Each row is one rule on the **abstract 16-card deck** (`color ∈ {R, B}` × `value ∈ 1..8`).
## Splits
| split | rows |
|---|---|
| `train` | 1384 |
| `test` | 346 |
An **80/20 stratified** split: rules are bucketed by a label-free structural signature (which card
attributes and operator classes they use — color, modular, absolute-difference, history aggregates,
boolean compounds, conditionals) and each bucket is split 80/20, so **train and test share the same
structural distribution** (per-bucket shares match within ~0.1%). Use `train` for training a solver and
`test` as the held-out benchmark.
## Schema
| column | type | description |
|---|---|---|
| `rule` | string | a Python boolean expression deciding whether a card may legally follow the previous card |
```python
from datasets import load_dataset
train = load_dataset("nph4rd/eleusis-small-rules", split="train")
test = load_dataset("nph4rd/eleusis-small-rules", split="test")
test[0] # {'rule': 'value % 2 == n % 2'}
```
## The rule DSL
A rule is a sandboxed boolean Python expression over a fixed namespace describing the candidate card,
the legal sequence so far, and the previous card:
`value`, `color`, `prev_value`, `prev_color`, `values`, `colors`, `n`
(plus `abs/len/min/max/sum`). Examples:
```text
color != prev_color
value >= prev_value
value % 3 == prev_value % 3
abs(value - prev_value) <= 2
value > prev_value if color == prev_color else value < prev_value
(value + sum(values)) % 2 == 0
```
## How the rules were produced
1. **Enumerate** a broad space of relational rule expressions (alternation, order, parity/modular,
absolute-difference, products, history aggregates, boolean compounds, conditionals).
2. **Validate** each against the faithfulness guard: *every* card in the deck must be legal in some
reachable sequence state (no card permanently excluded, no terminating condition) **and** the rule
must discriminate (reject some card in some state). This removes impossible and purely card-intrinsic
("even cards only") rules — only genuinely sequence-dependent rules survive.

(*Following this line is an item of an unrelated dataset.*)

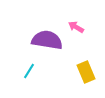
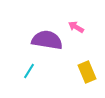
yellow rectangle: moved 1 px right
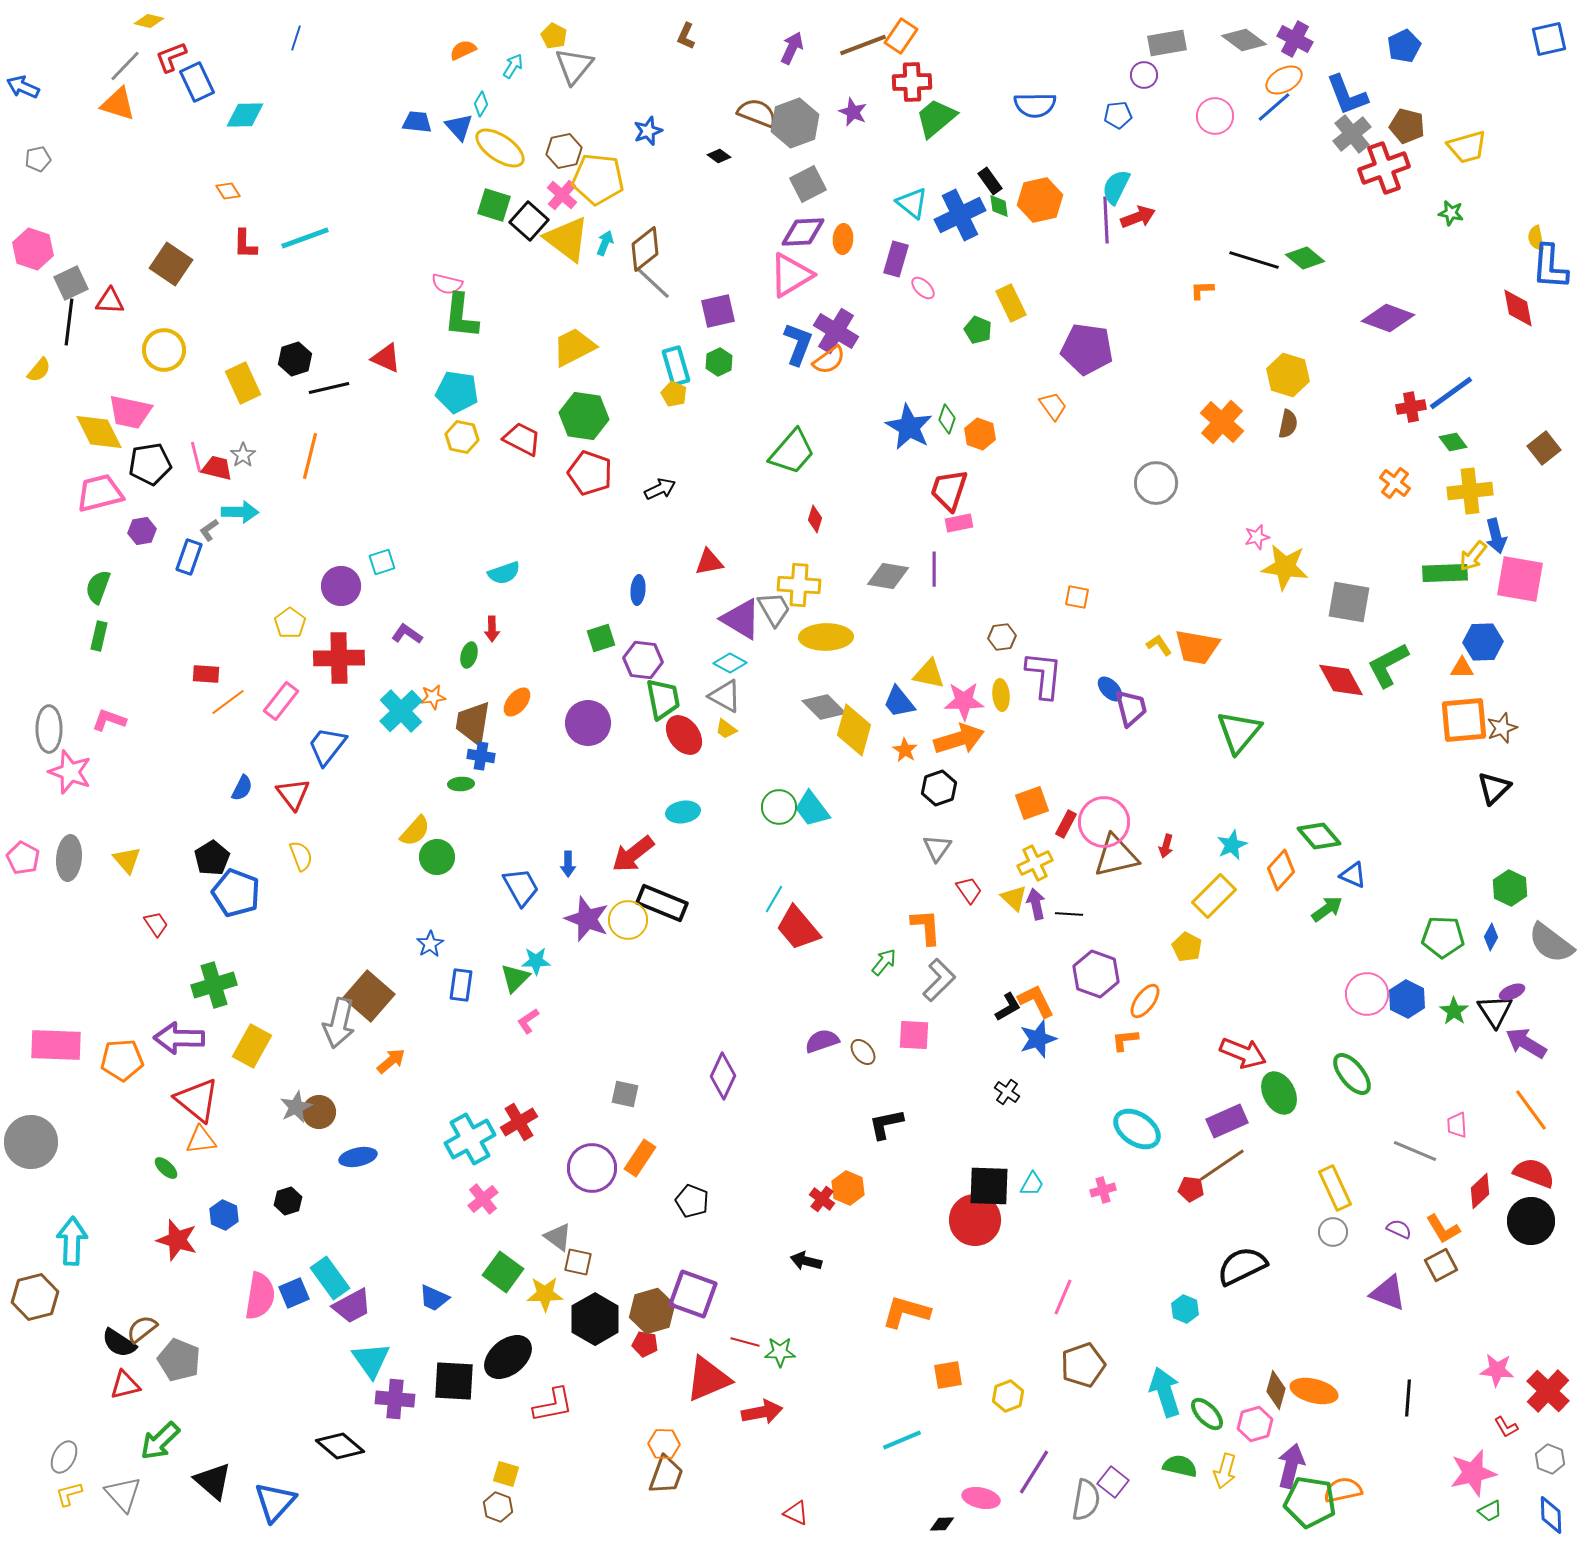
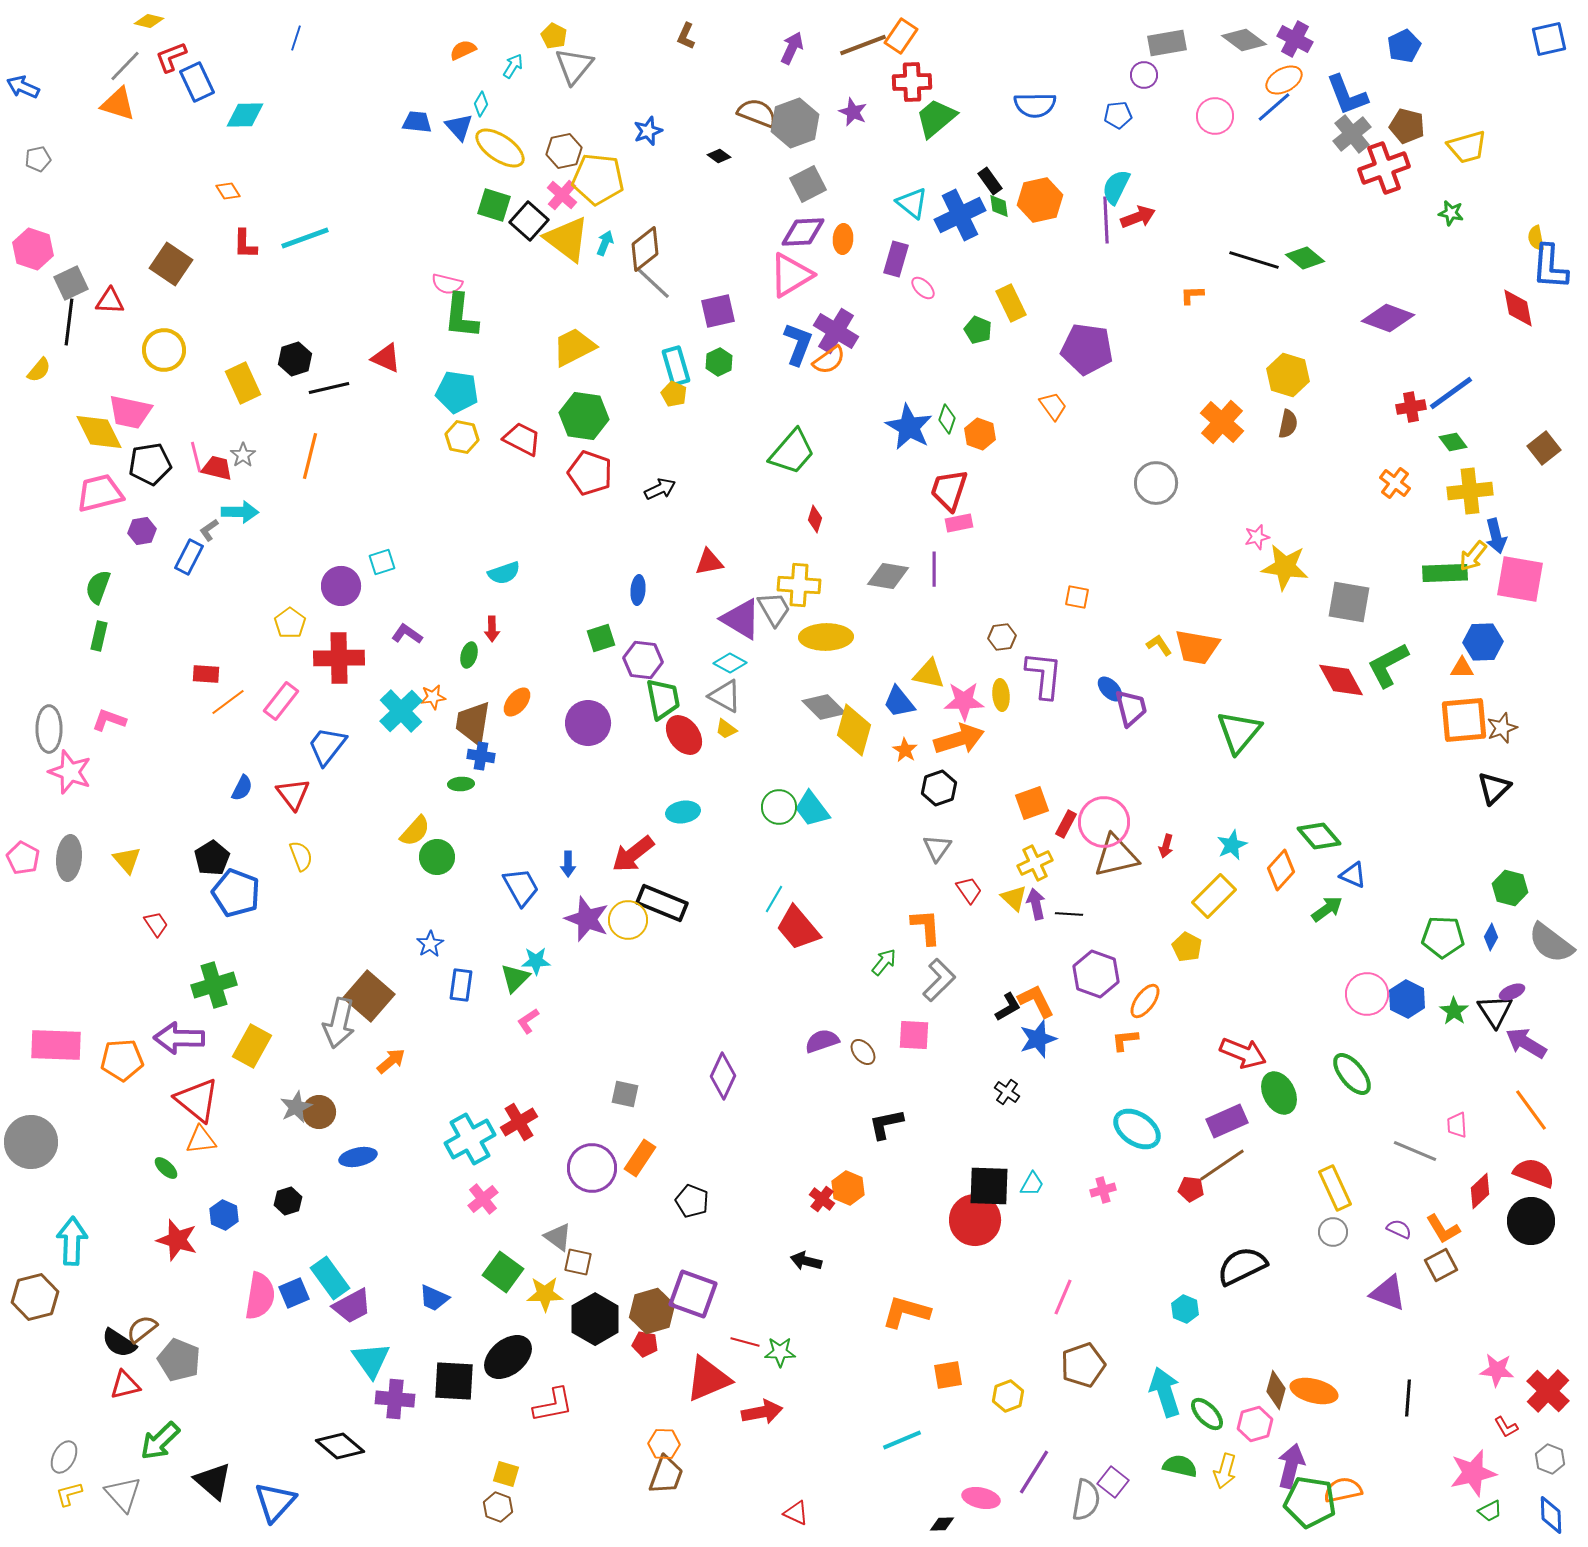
orange L-shape at (1202, 290): moved 10 px left, 5 px down
blue rectangle at (189, 557): rotated 8 degrees clockwise
green hexagon at (1510, 888): rotated 12 degrees counterclockwise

3. **Deduplicate by behavioral signature** (legality over a fixed probe set of histories), so
functionally-identical surface forms (`a != b` vs `b != a`, redundant parentheses, …) collapse to a
single canonical entry.
The result is **1730 functionally-distinct, guaranteed-playable rules**. Difficulty coverage is
emergent — from trivial color alternation to compound conditional and history-dependent rules — with no
manual difficulty/family labels.
## Related
- `nph4rd/eleusis-rules` — the analogous bank for the **standard 52-card** authentic game.
- Used by the `eleusis-small` verifiers environment (single-agent benchmark); see its README for the
full game protocol and the chance-corrected-skill metric.